Il Cairo (AsiaNews/Agenzie) - I continui attacchi contro la minoranza cristiana e i casi di arresti per presunte dissacrazioni del Corano e conversioni riportano alla luce lo spettro di uno scontro religioso fra cristiani e musulmani egiziani. Contro questa visione si è scagliato nei giorni scorsi Ahmed al-Tayeb, grande imam dell'Università islamica di al-Azhar. All' incontro inter-confessionale "Al-Azhar's Family House", egli ha sottolineato che "i conflitti di questi giorni sono soprattutto frutto di scontri politici e sociali non religiosi. Islam e cristianesimo sono due religioni di amore, di pace e di perdono che non nulla hanno a che fare con l'estremismo".  

Per "educare" imam e leader religiosi non islamici ad affrontare i casi di fanatismo, al-Azhar ha proposto ai rappresentanti della Chiesa copto ortodossa, cattolica e protestante una serie di incontri al Cairo dal titolo "Insieme per l'Egitto". Nell'incontro avvenuto lo scorso 6 marzo, il grande imam Al-Tayeb ha dichiarato di aver parlato con i leader salafiti che avrebbero confermato il loro impegno ad evitare nuove cause di conflitto inter-confessionale.

Nonostante le rassicurazioni di al-Tayeb, i salafiti continuano a lanciare minacce contro la minoranza cristiana sfruttando radio, siti web e televisioni. Lo scorso 6 marzo ha suscitato scalpore la proposta di Mahmoud Shu'ban, professore di al-Azhar famoso per le sue posizioni radicali, che vuole obbligare i copti e tutte i membri delle altre religioni a pagare la jizya, la tassa versata per secoli dai non islamici a califfi e sultani. Per lo studioso salafita in questo modo i copti pagherebbero di fatto la loro protezione e nessuno potrebbe perseguitarli.
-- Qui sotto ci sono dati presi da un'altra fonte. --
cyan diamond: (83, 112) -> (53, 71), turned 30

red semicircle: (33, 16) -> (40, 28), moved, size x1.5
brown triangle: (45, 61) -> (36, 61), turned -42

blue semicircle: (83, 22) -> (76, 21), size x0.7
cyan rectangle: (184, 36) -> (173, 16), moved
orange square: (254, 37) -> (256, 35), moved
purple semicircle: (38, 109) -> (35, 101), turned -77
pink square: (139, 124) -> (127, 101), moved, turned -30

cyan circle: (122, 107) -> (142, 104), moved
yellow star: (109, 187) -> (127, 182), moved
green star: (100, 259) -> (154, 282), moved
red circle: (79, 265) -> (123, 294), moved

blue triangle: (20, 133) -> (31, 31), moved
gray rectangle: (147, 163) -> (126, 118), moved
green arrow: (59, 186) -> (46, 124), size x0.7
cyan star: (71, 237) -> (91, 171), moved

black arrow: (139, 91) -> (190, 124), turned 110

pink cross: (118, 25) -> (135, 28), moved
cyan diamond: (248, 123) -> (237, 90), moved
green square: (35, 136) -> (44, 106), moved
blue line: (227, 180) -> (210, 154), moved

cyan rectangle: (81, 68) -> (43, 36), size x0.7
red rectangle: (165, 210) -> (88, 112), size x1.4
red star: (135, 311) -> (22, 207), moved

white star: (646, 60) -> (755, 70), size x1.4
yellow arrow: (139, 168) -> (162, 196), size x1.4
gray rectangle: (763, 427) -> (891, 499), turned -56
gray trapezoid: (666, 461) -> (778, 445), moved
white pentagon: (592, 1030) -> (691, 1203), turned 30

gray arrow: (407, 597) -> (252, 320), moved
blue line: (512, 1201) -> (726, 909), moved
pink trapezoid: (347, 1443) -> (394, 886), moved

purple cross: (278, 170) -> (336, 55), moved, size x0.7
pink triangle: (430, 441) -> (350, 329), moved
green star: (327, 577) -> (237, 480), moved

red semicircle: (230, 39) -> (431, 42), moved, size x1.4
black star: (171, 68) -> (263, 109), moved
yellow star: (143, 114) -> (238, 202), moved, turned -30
Dopo la Caduta del presidente Hosni Mubarak nel 2010, sono avvenuti decine di episodi di violenza contro i cristiani. Gli autori sono per la maggior parte gruppi salafiti o cittadini musulmani aizzati dagli imam locali ad attaccare i vicini cristiani, spesso per ragioni legati a proprietà e denaro. Da gennaio salafiti e radicali islamici hanno assaltato quattro villaggi cristiani incendiando chiese ed abitazioni. A Bani Suef il tribunale tiene in carcere da mesi una madre con sette figli e due bambini per ragioni legate alla religione. Ad Alessandria un commando di salafiti uccide cinque persone sospettate di costruire una chiesa. L'ultimo caso è avvenuto la scorsa settimana Kom Ombo nella provincia di Aswan (Alto Egitto), per ragioni legate alla "presunta" conversione forzata di una giovane musulmana. Fomentati dalle autorità religiose locali, un gruppo di giovani musulmani ha attaccato le abitazioni dei cristiani copti, dando fuoco a diversi edifici e alla chiesa.